*Task brief*.
If a line in the entries below includes the string "contacts", copy it out.

....

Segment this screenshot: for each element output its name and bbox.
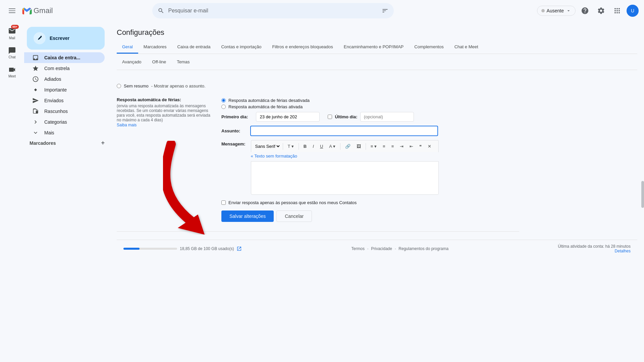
privacy-link[interactable]: Privacidade bbox=[371, 246, 392, 251]
tab-caixa[interactable]: Caixa de entrada bbox=[172, 41, 216, 54]
cancel-button[interactable]: Cancelar bbox=[276, 210, 312, 222]
mail-badge: 99+ bbox=[11, 25, 19, 29]
sub-tab-avancado[interactable]: Avançado bbox=[117, 57, 147, 67]
underline-btn[interactable]: U bbox=[317, 142, 326, 150]
message-row: Mensagem: Sans Serif T ▾ B I bbox=[221, 140, 519, 195]
storage-fill bbox=[123, 248, 140, 250]
storage-track bbox=[123, 248, 177, 250]
contacts-only-checkbox[interactable] bbox=[221, 200, 226, 205]
subject-input[interactable] bbox=[250, 126, 438, 136]
nav-mail[interactable]: 99+ Mail bbox=[0, 24, 24, 43]
vacation-on-label: Resposta automática de férias ativada bbox=[228, 104, 303, 109]
nav-meet[interactable]: Meet bbox=[0, 63, 24, 81]
add-label-button[interactable]: + bbox=[101, 139, 105, 146]
page-title: Configurações bbox=[117, 21, 637, 41]
inbox-icon bbox=[32, 54, 39, 61]
sidebar-item-important[interactable]: Importante bbox=[24, 84, 105, 95]
sidebar-item-inbox-label: Caixa de entra... bbox=[44, 55, 80, 60]
outdent-btn[interactable]: ⇤ bbox=[407, 142, 416, 150]
toolbar-sep-4 bbox=[366, 143, 366, 150]
save-button[interactable]: Salvar alterações bbox=[221, 210, 274, 222]
terms-link[interactable]: Termos bbox=[352, 246, 365, 251]
expand-icon bbox=[32, 119, 39, 125]
italic-btn[interactable]: I bbox=[310, 142, 317, 150]
vacation-on-radio[interactable] bbox=[221, 105, 226, 109]
link-btn[interactable]: 🔗 bbox=[342, 142, 353, 150]
search-input[interactable] bbox=[168, 8, 378, 14]
left-icon-nav: 99+ Mail Chat Meet bbox=[0, 21, 24, 362]
tab-encaminhamento[interactable]: Encaminhamento e POP/IMAP bbox=[338, 41, 409, 54]
compose-button[interactable]: Escrever bbox=[27, 27, 105, 50]
unordered-list-btn[interactable]: ≡ bbox=[389, 142, 397, 150]
tab-chat[interactable]: Chat e Meet bbox=[449, 41, 484, 54]
tab-complementos[interactable]: Complementos bbox=[409, 41, 449, 54]
font-family-select[interactable]: Sans Serif bbox=[254, 143, 281, 149]
sidebar-item-sent[interactable]: Enviados bbox=[24, 95, 105, 106]
message-label: Mensagem: bbox=[221, 140, 246, 146]
message-editor-wrapper: Sans Serif T ▾ B I U A ▾ 🔗 bbox=[251, 140, 439, 195]
filter-icon[interactable] bbox=[382, 7, 388, 14]
sidebar-item-starred[interactable]: Com estrela bbox=[24, 63, 105, 74]
font-size-btn[interactable]: T ▾ bbox=[285, 142, 297, 150]
details-link[interactable]: Detalhes bbox=[615, 249, 631, 253]
toolbar-sep-3 bbox=[340, 143, 340, 150]
sidebar-item-drafts[interactable]: Rascunhos bbox=[24, 106, 105, 117]
sub-tab-offline[interactable]: Off-line bbox=[147, 57, 172, 67]
quote-btn[interactable]: ❝ bbox=[417, 142, 424, 150]
labels-heading-row: Marcadores + bbox=[24, 138, 110, 148]
tab-geral[interactable]: Geral bbox=[117, 41, 138, 54]
contacts-only-label: Enviar resposta apenas às pessoas que es… bbox=[228, 200, 357, 205]
sidebar-item-snoozed[interactable]: Adiados bbox=[24, 74, 105, 84]
sidebar-item-inbox[interactable]: Caixa de entra... bbox=[24, 52, 105, 63]
vacation-options: Resposta automática de férias desativada… bbox=[221, 97, 519, 227]
svg-rect-2 bbox=[9, 12, 15, 13]
bold-btn[interactable]: B bbox=[301, 142, 309, 150]
scrollbar-thumb[interactable] bbox=[641, 181, 644, 208]
sub-tab-temas[interactable]: Temas bbox=[171, 57, 195, 67]
status-dot bbox=[541, 9, 545, 12]
settings-button[interactable] bbox=[594, 4, 608, 17]
align-btn[interactable]: ≡ ▾ bbox=[368, 142, 379, 150]
plain-text-link[interactable]: « Texto sem formatação bbox=[251, 152, 439, 161]
menu-button[interactable] bbox=[5, 4, 19, 17]
ordered-list-btn[interactable]: ≡ bbox=[380, 142, 388, 150]
nav-chat[interactable]: Chat bbox=[0, 44, 24, 62]
search-bar[interactable] bbox=[152, 3, 394, 18]
help-button[interactable] bbox=[578, 4, 592, 17]
mail-icon-wrapper: 99+ bbox=[8, 27, 16, 36]
svg-rect-0 bbox=[9, 8, 15, 9]
last-day-input[interactable] bbox=[360, 112, 414, 122]
sem-resumo-radio[interactable] bbox=[117, 84, 121, 88]
tab-contas[interactable]: Contas e importação bbox=[216, 41, 267, 54]
sidebar-item-more-label: Mais bbox=[44, 130, 54, 135]
indent-btn[interactable]: ⇥ bbox=[397, 142, 406, 150]
external-link-icon[interactable] bbox=[236, 246, 242, 251]
tab-marcadores[interactable]: Marcadores bbox=[138, 41, 172, 54]
sidebar-item-snoozed-label: Adiados bbox=[44, 76, 61, 82]
apps-button[interactable] bbox=[610, 4, 624, 17]
toolbar-sep-1 bbox=[283, 143, 283, 150]
vacation-off-radio[interactable] bbox=[221, 98, 226, 103]
image-btn[interactable]: 🖼 bbox=[354, 142, 364, 150]
action-buttons: Salvar alterações Cancelar bbox=[221, 210, 519, 222]
compose-label: Escrever bbox=[50, 36, 69, 41]
last-day-label: Último dia: bbox=[335, 114, 357, 119]
first-day-input[interactable] bbox=[256, 112, 320, 122]
last-day-checkbox[interactable] bbox=[328, 115, 332, 119]
message-editor[interactable] bbox=[251, 161, 439, 195]
gmail-text: Gmail bbox=[34, 6, 53, 15]
settings-tabs: Geral Marcadores Caixa de entrada Contas… bbox=[117, 41, 637, 54]
chevron-down-icon bbox=[566, 8, 571, 13]
font-color-btn[interactable]: A ▾ bbox=[326, 142, 338, 150]
compose-icon bbox=[34, 32, 46, 44]
tab-filtros[interactable]: Filtros e endereços bloqueados bbox=[267, 41, 338, 54]
avatar[interactable]: U bbox=[627, 5, 639, 17]
vacation-label: Resposta automática de férias: (envia um… bbox=[117, 97, 211, 127]
sidebar-item-more[interactable]: Mais bbox=[24, 127, 105, 138]
remove-format-btn[interactable]: ✕ bbox=[425, 142, 434, 150]
learn-more-link[interactable]: Saiba mais bbox=[117, 123, 137, 127]
sidebar-item-drafts-label: Rascunhos bbox=[44, 109, 68, 114]
sidebar-item-categories[interactable]: Categorias bbox=[24, 117, 105, 127]
program-rules-link[interactable]: Regulamentos do programa bbox=[398, 246, 448, 251]
status-button[interactable]: Ausente bbox=[537, 6, 576, 16]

....

*Problem solution*.
contacts-only-checkbox[interactable] bbox=[221, 200, 226, 205]
contacts-only-label: Enviar resposta apenas às pessoas que es… bbox=[228, 200, 357, 205]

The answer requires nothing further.